A randomised, double-blind clinical trial compared the efficacy of a subcutaneous once daily injection of fondaparinux 2.5 mg to enoxaparin 30 mg b.i.d. during 7±2 days in patients undergoing major knee surgery. The efficacy data are provided in Table 5.
Table 5: Efficacy of fondaparinux Injection in major knee surgery
| Adjudicated Endpoint | Fondaparinux 2.5 mg once dailya |
Enoxaparin 30 mg b.i.d.a |
P-value |
|---|---|---|---|
| VTE (primary analysis) | 12.5% (45/361) |
27.8% (101/363) |
< 0.001 |
| DVT | 12.5% (45/361) |
27.1% (98/361) |
< 0.001 |
| Proximal DVT | 2.4% (9/368) |
5.4% (20/372) |
NS |
| Pulmonary embolism | 0.2% (1/517) |
0.8% (4/517) |
NS |
a first injection was to be given post-operatively.

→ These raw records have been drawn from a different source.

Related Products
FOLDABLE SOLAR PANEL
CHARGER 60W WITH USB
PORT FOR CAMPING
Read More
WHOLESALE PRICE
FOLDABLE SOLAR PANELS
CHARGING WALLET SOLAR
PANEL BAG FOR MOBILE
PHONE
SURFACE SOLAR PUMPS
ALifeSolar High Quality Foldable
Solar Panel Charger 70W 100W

In two randomised, double-blind, controlled clinical trials, the efficacy of a subcutaneous once daily injection of fondaparinux 2.5 mg was compared to either 30 mg b.i.d. or to 40 mg once daily subcutaneous injection of enoxaparin, during 7±2 days, in patients undergoing hip replacement surgery, respectively. The efficacy data are provided in Table 6.
Table 6: Efficacy of Fondaparinux Injection in hip replacement surgery
| Penthalon 2000 | Ephesus | |||||
|---|---|---|---|---|---|---|
| Adjudicated Endpoint |
Fondaparinux 2.5 mg once dailya |
Enoxaparin 30 mg b.i.d.a | P-value | Fondaparinux 2.5 mg once daily a |
Enoxaparin 40 mg once daily b |
P-value |
| VTE (primary analysis) |
6.1% (48/787) |
8.3% (66/797) |
0.099 | 4.1% (37/908) |
9.2% (85/919) |
< 0.0001 |
| DVT | 5.6% (44/784) |
8.2% (65/796) |
0.047 | 4.0% (36/908) |
9.0% (83/918) |
< 0.0001 |
| Proximal DVT | 1.7% (14/816) |
1.2% (10/830) |
0.42 | 0.7% (6/922) |
2.5% (23/927) |
0.0021 |
| Pulmonary embolism | 0.4% (5/1126) |
0.1% (1/1128) |
NS | 0.2% (2/1129) |
0.2% (2/1123) |
NS |
a first injection was to be given post-operatively.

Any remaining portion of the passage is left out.